Noteworthy, in terms of the average performance, MF 07 has acceptable performance in the first stage and overall, but the standard deviation (SD) of its efficiency scores is very high for different uncertainty situations. In other words, MF 07 has the most sensitivity to uncertainty of data in comparison with other MFs. As a result, with respect to the above points, all MFs can be categorized to the four groups including:

  1. I.

    MF has desirable performance with low risk (average is high, SD is low)

  2. II.

    MF has desirable performance with high risk (average is high, SD is high)

  3. III.

    MF has undesirable performance with low risk (average is low, SD is low)

  4. IV.

    MF has undesirable performance with high risk (average is low, SD is high)

It is obvious that the MFs of first and fourth groups have the best and the worst performance, respectively.
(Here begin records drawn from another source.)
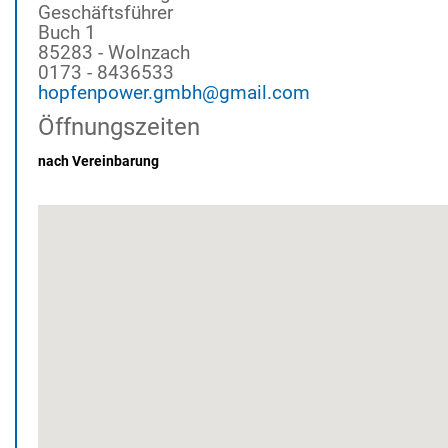
Geschäftsführer
Buch 1
85283 - Wolnzach
0173 - 8436533
hopfenpower.gmbh@gmail.com
Öffnungszeiten
nach Vereinbarung
Buch 1 85283 Wolnzach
It should be noted that the scope of this categorization depends on the decision maker (DM) opinion. For example, according to the above classification, MF 07 is in second group. Notably, from Tables 5 and 6, it can be clearly observed that the discriminatory power of proposed robust NDEA approach is more than conventional NDEA method.

Finally, it is also possible to predict the dataset for future periods using forecasting methods. Then, due to the nature of uncertainty in future data, the proposed RNDEA method can be utilized for predicting the MFs' efficiency and their trends over future periods. Consequently, the proposed RNDEA approach aids managers to make better and appropriate decisions.

6 Conclusions and directions for future research

In this research, the novel robust two-stage data envelopment analysis approach is proposed for performance appraisal of mutual funds by considering the internal structure and processes. The presented approach is capable to be used in the presence of deep uncertainty, when the data are not known exactly, and the uncertain data just lie within the upper and lower bounds represented by the intervals. As it can be seen in experimental results, if uncertainty of financial data is not considered, the ranking of MFs can be invalid, especially when the efficiency scores of MFs are close to each other. The main advantages of proposed RNDEA approach for performance evaluation of MFs can be listed as follows:

  • Identifying MFs that are stable against data uncertainty

  • Identifying MFs that are very sensitive to data uncertainty

  • Ranking of MFs under data uncertainty

  • Ability to implement in the presence of financial data with deep uncertainty

  • The linearity of the proposed robust network DEA approach

  • The discriminatory power of the RNDEA method is more than classical NDEA method

  • The unique efficiency decomposition under uncertain situation

  • Comprehensive assessment of MFs for different scenarios, which stage is more important

It should be noted that the applicability of the presented robust network DEA approach is demonstrated by assessing the relative performance of 15 Iranian mutual funds. The results indicate that the proposed approach is effective for performance evaluation of mutual funds and internal activities under data uncertainty. For future studies, the uncertain programming approaches such as chance-constrained programming (CCP), interval method, and fuzzy mathematical programming (FMP) can be applied in order to dealing with data uncertainty (For more details see Izadikhah & Saen, 2018; Tavana et al., 2018; Li et al., 2019; Sarah & Khalili-Damghani, 2019; Zhou et al., 2019; Mehdizadeh et al., 2020; Shi et al., 2020; Peykani, Mohammadi, et al., 2021; Peykani et al., 2021).